Un léger bruit se fait attendre près du vieux chariot. Je m'y avance. Et trouve Louis recroquevillé. De grosses larmes ne cessent de tomber dans ses yeux. J'ai l'impression qu'il a du mal à me reconnaitre. Il me regarde durant ce qu'il me semble être des minutes. Puis il finit par se jeter dans mes bras. Le soulagement me fait tituber. Nous pleurons l'un contre l'autre. L'un avec l'autre. Mais je ne peux m'attarder dans les bras de Louis. Il faut que l'on parte, de suite.

— Louis, écoute-moi. On doit sortir de là. Tu vas prendre ma main et me suivre sans faire de bruit. Ok bonhomme ?

Il hoche la tête entre deux sanglots. J'embrasse son front. Et lui tend mon bras. C'est parti. Même si je suis terrifiée j'ouvre la porte et passe ma tête. Tout semble calme. J'espère de toutes mes forces que le meurtrier soit encore inconscient. Je décide de sortir. Je tourne ma tête dans tous les sens.
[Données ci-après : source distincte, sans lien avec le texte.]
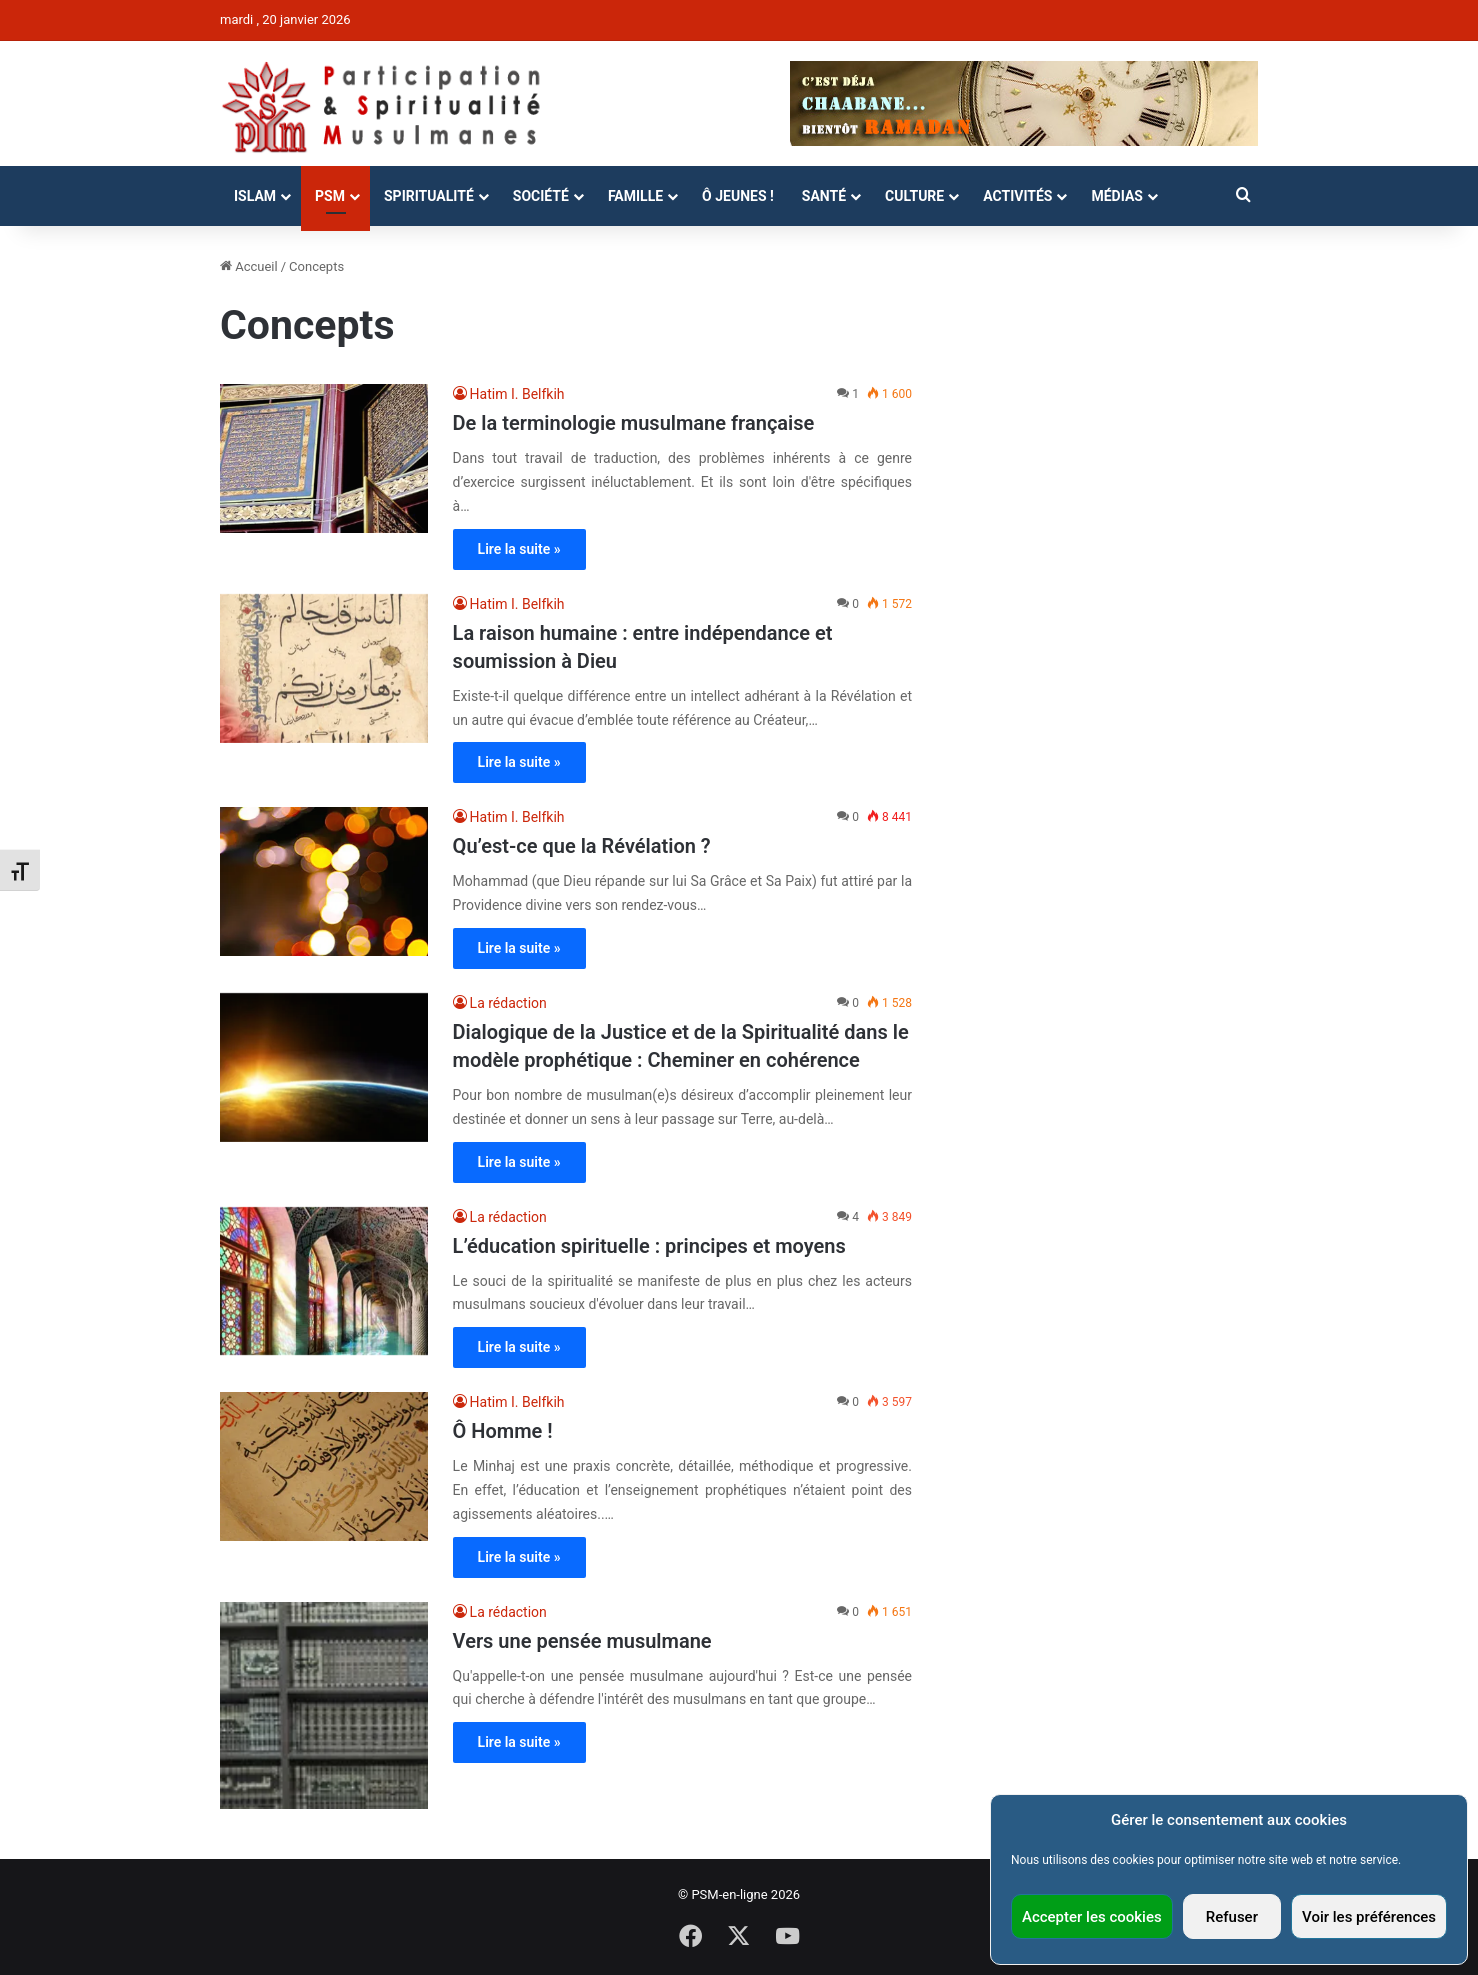 This screenshot has height=1975, width=1478. I want to click on Ô Jeunes !, so click(738, 196).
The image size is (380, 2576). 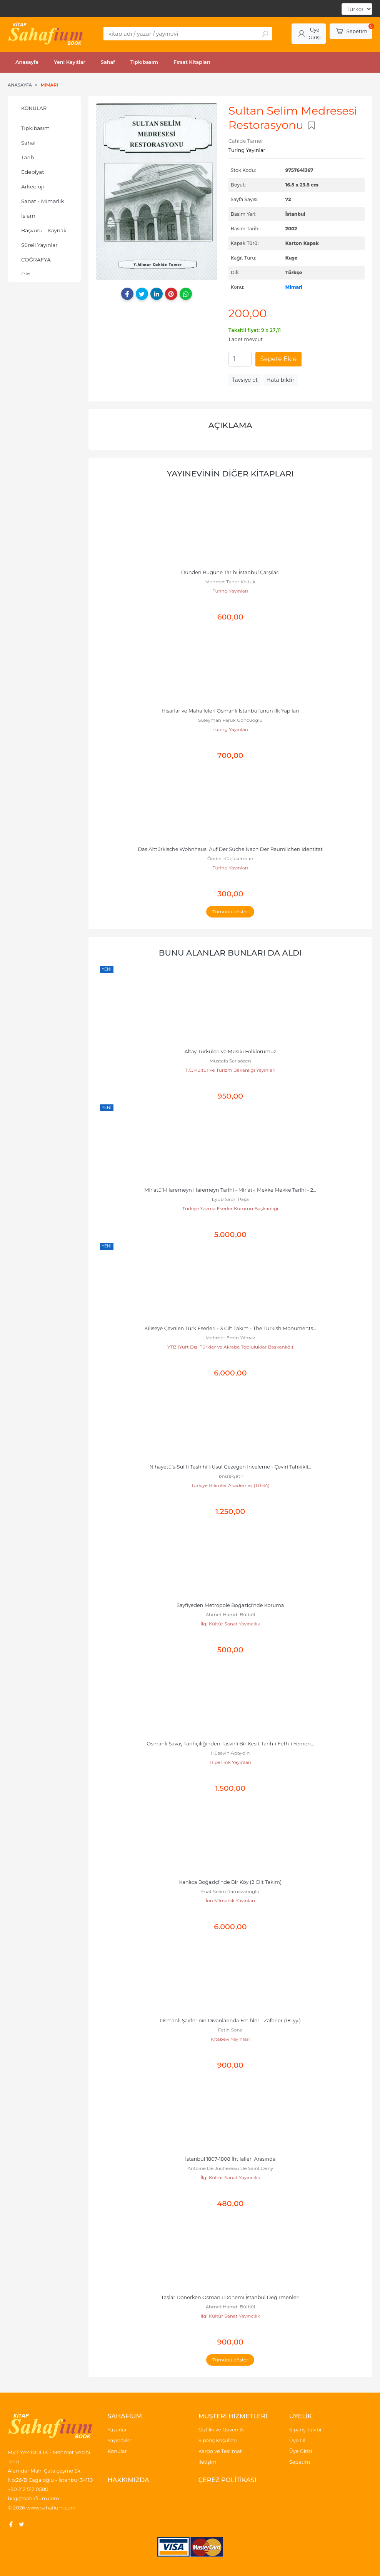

— Cours avec moi, Louis ! je chuchote.

Nous voilà, en train de courir pour rallier le chemin de terre qui mène hors de la propriété. Soudain, un coup de feu retentit. Je stoppe net. Louis me percute. Il s'accroche à ma jambe et enfouit son visage. Le bruit a fait battre mon cœur plus vite. J'ai l'impression qu'il va exploser dans ma poitrine. Je me retourne doucement afin de protéger Louis, derrière moi. L'homme se tient à une trentaine de mètres. Sur le perron de notre maison. Il détient un pistolet qu'il braque sur nous. Nous sommes coincés. Une envie de vomir me cloue au sol. Il s'avance lentement vers nous. Je suis au bord de la crise de panique. Respire Ali. Respire. L'homme demeure de plus en plus proche. Son visage est déformé par la colère. Une cicatrice lui barre la moitié de la joue. Il est terrifiant. Puis j'entends les pneus d'une voiture glissés sur le gravier. Je fais volte-face et vois une jeep rouge foncé sur nous. Louis émet un cri. Il ressert son empreinte autour de ma jambe. Quant à moi, je suis en état de choc. C'est trop. Entre le corps de maman, l'agression de l'inconnu et le fait de mourir soit par une arme soit par écrasement, je suis à bout. Je regarde durant ces microsecondes cette voiture filer sur mon frère et moi. Puis elle s'arrête à quelques centimètres de nous. La vitre est ouverte et une femme d'une quarantaine d'années apparait :

— Vite montez ! crie-t-elle en ma direction.

Je ne comprends rien. C'est quoi ces histoires ? Je regarde derrière moi. L'homme détient toujours le canon de son pistolet braqué sur mon frère et moi. Mais il n'a pas continué d'avancer. J'ai deux choix ; soit prendre une balle dans la tête soit monter dans cette voiture. Sous le coup de la survie, je porte mon frère et saute à mon tour sur le siège passager. La femme fait alors demi-tour rapidement. Son visage est concentré. Tandis que le mien et celui de Louis sont ravagés. Je me réfugie contre mon frère. Mes battements de cœur diminuent. Le décor autour de moi semble flou. Mes pensées sont éparpillées.

— Qu'est-ce... L'obscurité prend place.